Your task is to copy the listing exactly. Drop any pictures from the copy.
◆ ◆ ◆ ◆
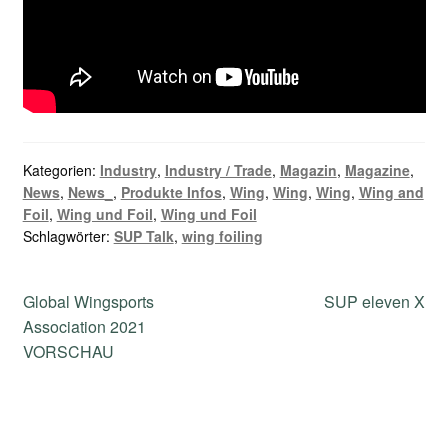
Kategorien:
Industry
,
Industry / Trade
,
Magazin
,
Magazine
,
News
,
News_
,
Produkte Infos
,
Wing
,
Wing
,
Wing
,
Wing and
Foil
,
Wing und Foil
,
Wing und Foil
Schlagwörter:
SUP Talk
,
wing foiling
Beitragsnavigation
Vorheriger
Nächster
Global Wingsports
SUP eleven X
Beitrag:
Beitrag:
Association 2021
VORSCHAU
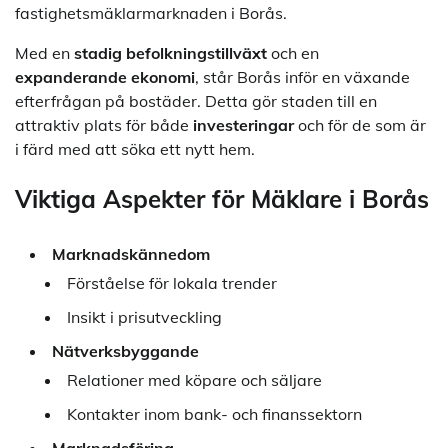
fastighetsmäklarmarknaden i Borås.
Med en
stadig befolkningstillväxt
och en
expanderande ekonomi
, står Borås inför en växande
efterfrågan på bostäder. Detta gör staden till en
attraktiv plats för både
investeringar
och för de som är
i färd med att söka ett nytt hem.
Viktiga Aspekter för Mäklare i Borås
Marknadskännedom
Förståelse för lokala trender
Insikt i prisutveckling
Nätverksbyggande
Relationer med köpare och säljare
Kontakter inom bank- och finanssektorn
Marknadsföring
◆ ◆ ◆ ◆
### [Exercise output]
Kategorien:
Industry
,
Industry / Trade
,
Magazin
,
Magazine
,
News
,
News_
,
Produkte Infos
,
Wing
,
Wing
,
Wing
,
Wing and
Foil
,
Wing und Foil
,
Wing und Foil
Schlagwörter:
SUP Talk
,
wing foiling
Beitragsnavigation
Vorheriger
Nächster
Global Wingsports
SUP eleven X
Beitrag:
Beitrag:
Association 2021
VORSCHAU
fastighetsmäklarmarknaden i Borås.
Med en
stadig befolkningstillväxt
och en
expanderande ekonomi
, står Borås inför en växande
efterfrågan på bostäder. Detta gör staden till en
attraktiv plats för både
investeringar
och för de som är
i färd med att söka ett nytt hem.
Viktiga Aspekter för Mäklare i Borås
Marknadskännedom
Förståelse för lokala trender
Insikt i prisutveckling
Nätverksbyggande
Relationer med köpare och säljare
Kontakter inom bank- och finanssektorn
Marknadsföring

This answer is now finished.